Create a locustfile.py to test a specific DocType (e.g., Item).

from locust import HttpUser, task, between

class FrameworkMUser(HttpUser):
wait_time = between(1, 2)

def on_start(self):
# Authenticate if necessary
self.client.headers.update({"Authorization": "Bearer sample-token"})

@task(3)
def list_items(self):
"""Test listing documents."""
self.client.get("/api/v1/Item?limit=10")

@task(1)
def create_item(self):
"""Test creating a document."""
self.client.post("/api/v1/Item", json={
"name": "Test Item",
"description": "Load test data"
})

3. Interpreting Results

Readiness Probe and Load

During extreme load, the database or background queue might become saturated. Monitor the /ready endpoint during your tests.

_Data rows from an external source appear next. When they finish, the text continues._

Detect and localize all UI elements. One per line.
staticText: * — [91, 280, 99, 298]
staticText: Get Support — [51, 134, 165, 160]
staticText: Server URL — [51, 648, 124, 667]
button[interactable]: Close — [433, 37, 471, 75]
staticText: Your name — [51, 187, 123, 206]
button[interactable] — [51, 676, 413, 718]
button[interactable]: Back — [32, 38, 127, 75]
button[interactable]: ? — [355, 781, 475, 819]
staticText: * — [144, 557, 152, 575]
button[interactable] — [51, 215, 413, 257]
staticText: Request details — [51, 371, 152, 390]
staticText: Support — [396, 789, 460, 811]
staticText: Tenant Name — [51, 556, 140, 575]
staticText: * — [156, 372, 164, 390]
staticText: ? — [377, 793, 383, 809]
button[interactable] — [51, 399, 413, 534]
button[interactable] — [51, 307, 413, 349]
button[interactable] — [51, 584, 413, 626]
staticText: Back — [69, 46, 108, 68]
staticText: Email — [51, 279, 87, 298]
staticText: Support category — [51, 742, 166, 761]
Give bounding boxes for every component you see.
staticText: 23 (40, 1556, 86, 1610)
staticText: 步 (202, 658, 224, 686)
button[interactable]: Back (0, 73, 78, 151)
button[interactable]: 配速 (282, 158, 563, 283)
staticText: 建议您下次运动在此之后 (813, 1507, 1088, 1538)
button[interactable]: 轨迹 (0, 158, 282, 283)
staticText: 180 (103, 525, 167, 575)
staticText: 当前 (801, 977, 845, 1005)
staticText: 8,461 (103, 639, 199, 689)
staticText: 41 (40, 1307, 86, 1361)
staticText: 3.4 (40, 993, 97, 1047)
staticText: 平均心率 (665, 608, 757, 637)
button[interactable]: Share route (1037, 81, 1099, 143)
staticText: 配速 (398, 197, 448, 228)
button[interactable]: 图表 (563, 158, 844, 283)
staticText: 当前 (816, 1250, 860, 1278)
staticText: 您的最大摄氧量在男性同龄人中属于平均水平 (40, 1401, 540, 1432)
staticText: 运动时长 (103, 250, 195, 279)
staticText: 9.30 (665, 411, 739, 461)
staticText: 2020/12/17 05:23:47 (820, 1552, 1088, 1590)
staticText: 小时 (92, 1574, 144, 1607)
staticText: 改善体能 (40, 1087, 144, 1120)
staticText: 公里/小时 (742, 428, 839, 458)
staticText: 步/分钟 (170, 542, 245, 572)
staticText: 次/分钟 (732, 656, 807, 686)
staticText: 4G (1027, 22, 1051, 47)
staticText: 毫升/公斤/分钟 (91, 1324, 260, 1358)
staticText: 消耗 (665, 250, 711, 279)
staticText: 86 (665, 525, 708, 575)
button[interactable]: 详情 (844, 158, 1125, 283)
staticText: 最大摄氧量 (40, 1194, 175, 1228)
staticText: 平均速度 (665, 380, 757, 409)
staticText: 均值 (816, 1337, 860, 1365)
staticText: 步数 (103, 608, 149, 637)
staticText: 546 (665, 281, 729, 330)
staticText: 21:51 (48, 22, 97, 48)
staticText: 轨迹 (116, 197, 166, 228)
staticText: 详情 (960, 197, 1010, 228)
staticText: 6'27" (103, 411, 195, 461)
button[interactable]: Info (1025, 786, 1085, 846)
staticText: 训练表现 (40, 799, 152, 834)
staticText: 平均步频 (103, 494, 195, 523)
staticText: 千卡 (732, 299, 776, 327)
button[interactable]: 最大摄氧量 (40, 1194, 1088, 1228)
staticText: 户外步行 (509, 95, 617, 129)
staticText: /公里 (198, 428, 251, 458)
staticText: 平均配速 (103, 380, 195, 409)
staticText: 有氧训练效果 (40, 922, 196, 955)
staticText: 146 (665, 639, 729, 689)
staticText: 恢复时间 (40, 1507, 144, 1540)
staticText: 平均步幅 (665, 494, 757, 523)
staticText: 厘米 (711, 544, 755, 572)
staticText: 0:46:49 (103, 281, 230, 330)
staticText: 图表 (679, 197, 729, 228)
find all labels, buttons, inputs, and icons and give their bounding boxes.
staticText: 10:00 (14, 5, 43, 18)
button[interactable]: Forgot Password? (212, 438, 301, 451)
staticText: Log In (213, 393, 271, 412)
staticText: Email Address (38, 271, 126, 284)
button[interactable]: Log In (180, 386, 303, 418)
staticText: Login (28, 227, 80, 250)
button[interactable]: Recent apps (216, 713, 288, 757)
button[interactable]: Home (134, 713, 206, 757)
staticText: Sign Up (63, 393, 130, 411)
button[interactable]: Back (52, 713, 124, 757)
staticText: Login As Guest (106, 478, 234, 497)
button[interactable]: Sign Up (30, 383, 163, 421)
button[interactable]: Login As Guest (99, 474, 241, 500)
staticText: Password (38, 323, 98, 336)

  • 503 (Readiness): If /ready starts returning 503 while under load, the pod is effectively telling Kubernetes to stop sending it more traffic. This is a sign of resource exhaustion.

Key Metrics to Monitor

  1. Response Time (p95/p99): Aim for < 200ms for standard CRUD operations.
  2. Error Rate: Should remain < 1% under peak load.
  3. Database CPU/IO: Identify if the bottleneck is in the database adapter or the Python runtime.

4. Production Load Simulation

To get the most accurate results:

  1. Use Production-like Hardware: Test in a staging environment that mirrors production specs.
  2. Seed Data: Ensure the database has at least 50% of the expected production volume (e.g., 100k+ records) to test index performance.
  3. Test Concurrent Jobs: Trigger background jobs (Event Bus) while the API is under load to see the impact on responsiveness.